## To do
If a line in the material below has the word "Biarritz", copy it.

## Task inputs
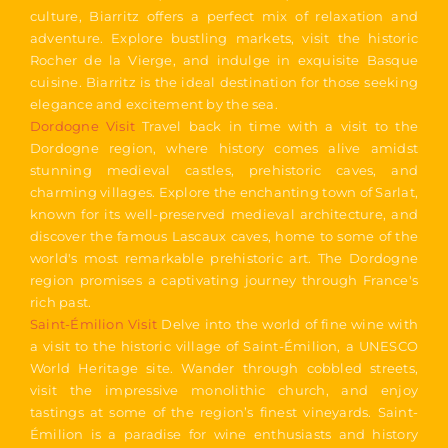
culture, Biarritz offers a perfect mix of relaxation and
adventure. Explore bustling markets, visit the historic
Rocher de la Vierge, and indulge in exquisite Basque
cuisine. Biarritz is the ideal destination for those seeking
elegance and excitement by the sea.
Dordogne Visit
Travel back in time with a visit to the
Dordogne region, where history comes alive amidst
stunning medieval castles, prehistoric caves, and
charming villages. Explore the enchanting town of Sarlat,
known for its well-preserved medieval architecture, and
discover the famous Lascaux caves, home to some of the
world's most remarkable prehistoric art. The Dordogne
region promises a captivating journey through France's
rich past.
Saint-Émilion Visit
Delve into the world of fine wine with
a visit to the historic village of Saint-Émilion, a UNESCO
World Heritage site. Wander through cobbled streets,
visit the impressive monolithic church, and enjoy
tastings at some of the region’s finest vineyards. Saint-
Émilion is a paradise for wine enthusiasts and history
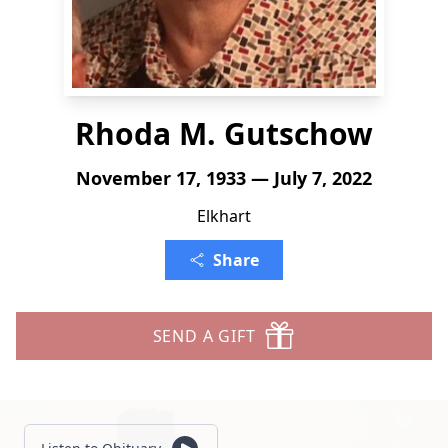
Rhoda M. Gutschow
November 17, 1933 — July 7, 2022
Elkhart
Share
SEND A GIFT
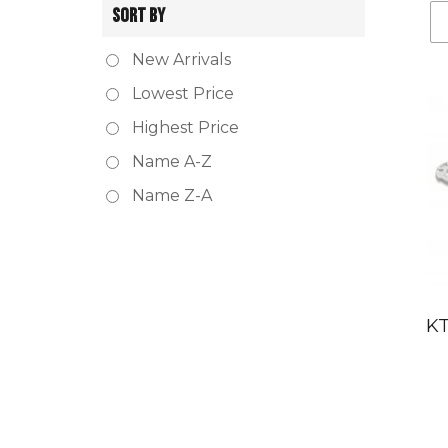
SORT BY
New Arrivals
Lowest Price
Highest Price
Name A-Z
Name Z-A
KT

## Result for this task
culture, Biarritz offers a perfect mix of relaxation and
cuisine. Biarritz is the ideal destination for those seeking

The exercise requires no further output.